Every week, EPIC Superintendent Bart Banfield explores topics related to education, learning, leadership and more. Be sure to check back each week for the latest.

Cycle of Inquiry

This week has been one of reflection for me. 

Once in a while, an opportunity comes along that changes the course and trajectory of your life, challenging you and your abilities. For me, that opportunity came six months ago when I became superintendent of EPIC Charter Schools. 

While I’d been a brick-and-mortar school district superintendent before, taking the reins of what is now the largest virtual charter school system in the state presented a set of unique challenges. It has been a test of my abilities that has taught me much about myself and about the diverse and varied needs of our state’s students and teachers. 

Before you know it, January 21st will be here and the semester will come to an end. As an educator, I have always used this time to reflect on what went right and what didn’t. It’s called the Cycle of Inquiry and it’s a useful assessment tool in virtually any setting. It’s something I use in both my professional and personal development. It helps me maintain a balanced approach to calculating successes and failures.

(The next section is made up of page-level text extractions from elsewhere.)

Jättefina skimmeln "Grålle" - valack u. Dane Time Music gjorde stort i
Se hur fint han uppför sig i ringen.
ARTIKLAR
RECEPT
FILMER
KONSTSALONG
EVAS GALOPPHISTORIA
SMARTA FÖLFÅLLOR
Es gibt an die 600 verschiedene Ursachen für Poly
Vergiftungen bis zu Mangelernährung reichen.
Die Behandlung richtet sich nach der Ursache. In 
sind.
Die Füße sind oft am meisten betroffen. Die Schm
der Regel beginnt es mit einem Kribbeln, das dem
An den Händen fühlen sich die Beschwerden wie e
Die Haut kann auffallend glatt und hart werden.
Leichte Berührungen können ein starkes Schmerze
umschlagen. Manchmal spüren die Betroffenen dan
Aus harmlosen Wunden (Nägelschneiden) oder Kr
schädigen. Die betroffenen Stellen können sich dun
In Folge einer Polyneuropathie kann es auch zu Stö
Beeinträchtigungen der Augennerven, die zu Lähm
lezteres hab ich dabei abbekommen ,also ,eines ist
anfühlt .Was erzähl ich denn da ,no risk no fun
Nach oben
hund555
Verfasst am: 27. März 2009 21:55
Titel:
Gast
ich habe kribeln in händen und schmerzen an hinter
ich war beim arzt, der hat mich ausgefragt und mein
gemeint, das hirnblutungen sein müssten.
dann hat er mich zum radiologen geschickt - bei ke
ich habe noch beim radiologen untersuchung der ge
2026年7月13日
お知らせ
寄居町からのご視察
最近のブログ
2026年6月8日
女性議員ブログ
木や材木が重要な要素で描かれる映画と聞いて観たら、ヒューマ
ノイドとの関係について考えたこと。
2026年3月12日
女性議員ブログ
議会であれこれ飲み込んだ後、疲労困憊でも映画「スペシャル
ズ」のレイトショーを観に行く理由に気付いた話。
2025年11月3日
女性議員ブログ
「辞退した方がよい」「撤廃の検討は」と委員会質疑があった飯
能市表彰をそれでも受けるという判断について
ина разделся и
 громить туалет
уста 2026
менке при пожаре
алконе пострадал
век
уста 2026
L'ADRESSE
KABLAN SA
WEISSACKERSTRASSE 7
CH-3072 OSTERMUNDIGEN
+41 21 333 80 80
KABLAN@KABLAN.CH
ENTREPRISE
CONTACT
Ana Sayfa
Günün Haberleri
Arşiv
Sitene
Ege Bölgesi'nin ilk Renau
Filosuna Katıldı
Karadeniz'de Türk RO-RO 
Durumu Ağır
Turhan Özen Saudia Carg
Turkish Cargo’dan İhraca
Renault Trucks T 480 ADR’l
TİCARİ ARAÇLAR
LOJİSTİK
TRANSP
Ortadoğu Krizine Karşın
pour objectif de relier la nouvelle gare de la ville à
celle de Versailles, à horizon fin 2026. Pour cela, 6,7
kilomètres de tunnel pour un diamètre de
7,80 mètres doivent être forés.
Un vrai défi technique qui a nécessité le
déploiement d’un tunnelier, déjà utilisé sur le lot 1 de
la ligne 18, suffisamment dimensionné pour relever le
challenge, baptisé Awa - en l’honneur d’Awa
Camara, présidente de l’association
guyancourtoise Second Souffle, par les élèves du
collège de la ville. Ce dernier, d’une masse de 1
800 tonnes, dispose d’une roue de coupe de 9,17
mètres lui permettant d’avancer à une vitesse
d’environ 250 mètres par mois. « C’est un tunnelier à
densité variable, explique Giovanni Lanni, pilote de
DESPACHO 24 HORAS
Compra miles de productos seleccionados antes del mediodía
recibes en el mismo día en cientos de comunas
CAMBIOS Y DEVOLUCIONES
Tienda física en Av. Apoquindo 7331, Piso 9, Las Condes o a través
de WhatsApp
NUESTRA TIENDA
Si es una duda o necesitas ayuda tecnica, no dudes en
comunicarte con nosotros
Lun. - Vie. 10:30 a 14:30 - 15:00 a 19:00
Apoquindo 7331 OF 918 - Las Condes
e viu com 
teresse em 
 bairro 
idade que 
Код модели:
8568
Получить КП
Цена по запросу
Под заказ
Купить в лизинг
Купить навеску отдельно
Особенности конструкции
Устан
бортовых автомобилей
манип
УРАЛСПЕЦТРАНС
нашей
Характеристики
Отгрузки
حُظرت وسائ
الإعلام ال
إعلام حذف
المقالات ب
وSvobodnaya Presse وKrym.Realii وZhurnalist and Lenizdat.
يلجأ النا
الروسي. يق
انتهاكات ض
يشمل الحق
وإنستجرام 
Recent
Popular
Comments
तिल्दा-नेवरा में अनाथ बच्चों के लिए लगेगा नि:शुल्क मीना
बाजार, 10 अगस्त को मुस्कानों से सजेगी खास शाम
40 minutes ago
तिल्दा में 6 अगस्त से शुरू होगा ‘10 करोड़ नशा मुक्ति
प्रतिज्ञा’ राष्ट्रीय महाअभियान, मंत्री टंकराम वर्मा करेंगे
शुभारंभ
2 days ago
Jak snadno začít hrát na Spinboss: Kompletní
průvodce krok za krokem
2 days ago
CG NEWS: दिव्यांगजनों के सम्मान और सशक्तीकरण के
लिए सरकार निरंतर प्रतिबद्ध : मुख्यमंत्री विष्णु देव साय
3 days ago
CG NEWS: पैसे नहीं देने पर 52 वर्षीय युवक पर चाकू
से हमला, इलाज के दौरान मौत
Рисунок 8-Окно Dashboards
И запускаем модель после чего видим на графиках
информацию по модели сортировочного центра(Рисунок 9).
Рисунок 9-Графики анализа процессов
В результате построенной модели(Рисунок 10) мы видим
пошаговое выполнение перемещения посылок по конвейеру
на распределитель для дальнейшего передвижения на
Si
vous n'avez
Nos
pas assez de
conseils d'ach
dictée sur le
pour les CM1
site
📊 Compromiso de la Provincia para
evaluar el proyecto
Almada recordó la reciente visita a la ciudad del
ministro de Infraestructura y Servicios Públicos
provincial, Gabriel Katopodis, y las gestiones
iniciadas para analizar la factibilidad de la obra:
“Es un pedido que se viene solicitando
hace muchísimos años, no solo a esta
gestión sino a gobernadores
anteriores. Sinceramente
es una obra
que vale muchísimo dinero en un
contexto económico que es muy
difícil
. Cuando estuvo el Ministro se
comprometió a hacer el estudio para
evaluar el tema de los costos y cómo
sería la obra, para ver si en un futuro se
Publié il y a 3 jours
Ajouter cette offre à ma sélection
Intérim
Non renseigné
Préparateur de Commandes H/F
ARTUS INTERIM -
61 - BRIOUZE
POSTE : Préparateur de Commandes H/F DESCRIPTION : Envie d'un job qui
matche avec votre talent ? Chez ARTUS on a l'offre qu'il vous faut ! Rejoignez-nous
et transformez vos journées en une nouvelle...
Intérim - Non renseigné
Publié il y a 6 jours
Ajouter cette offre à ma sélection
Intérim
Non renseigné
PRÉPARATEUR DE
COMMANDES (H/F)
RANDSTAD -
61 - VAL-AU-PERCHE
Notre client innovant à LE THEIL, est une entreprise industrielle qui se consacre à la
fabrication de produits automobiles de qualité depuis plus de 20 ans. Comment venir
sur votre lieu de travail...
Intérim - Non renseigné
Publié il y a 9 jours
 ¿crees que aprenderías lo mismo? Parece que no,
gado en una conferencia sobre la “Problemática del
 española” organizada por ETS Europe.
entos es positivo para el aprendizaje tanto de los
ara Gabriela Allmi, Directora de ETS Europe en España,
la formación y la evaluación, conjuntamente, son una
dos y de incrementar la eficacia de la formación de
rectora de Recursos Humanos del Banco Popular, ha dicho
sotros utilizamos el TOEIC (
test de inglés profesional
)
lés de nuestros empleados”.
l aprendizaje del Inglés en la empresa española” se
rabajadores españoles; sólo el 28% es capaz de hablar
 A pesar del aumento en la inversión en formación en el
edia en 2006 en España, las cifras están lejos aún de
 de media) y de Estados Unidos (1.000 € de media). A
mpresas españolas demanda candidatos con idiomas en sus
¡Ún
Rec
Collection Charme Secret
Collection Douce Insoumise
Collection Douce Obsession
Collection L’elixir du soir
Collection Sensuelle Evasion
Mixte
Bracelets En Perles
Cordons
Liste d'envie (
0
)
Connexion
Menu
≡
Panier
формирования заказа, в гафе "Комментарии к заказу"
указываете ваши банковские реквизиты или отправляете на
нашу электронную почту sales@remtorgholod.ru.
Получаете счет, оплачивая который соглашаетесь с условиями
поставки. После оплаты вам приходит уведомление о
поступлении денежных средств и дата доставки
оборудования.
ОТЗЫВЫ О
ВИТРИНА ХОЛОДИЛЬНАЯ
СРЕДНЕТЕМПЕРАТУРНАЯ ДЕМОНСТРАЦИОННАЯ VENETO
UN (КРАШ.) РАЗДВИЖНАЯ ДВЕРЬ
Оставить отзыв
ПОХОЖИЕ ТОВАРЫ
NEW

The first step in the cycle is to set a goal. Personally, I try to set goals that, at least at the time, seem just slightly out of my reach. This forces me to push myself and, as such, grow as a person. Secondly, I put a plan in place to achieve the goal I’ve set, followed by taking action to put the plan into motion. Assessment is the next phase and allows me the opportunity to take inventory of the elements of my action plan that may or may not be working. The final stage in the cycle is reflecting and adjusting. Taking time to ruminate and make any course corrections is essential.

Using this process allows me to stay engaged in whatever task I’m doing. It allows me to collect and interpret information so I can take the next step. Also, I am able to step back from what I’m working on, look at it pragmatically and learn from my mistakes.

As 2019 begins to wind down, I hope you take the time for a thoughtful look at the processes in your life. I know, for me, doing so has helped me become a stronger leader, a better educator and a more analytical thinker.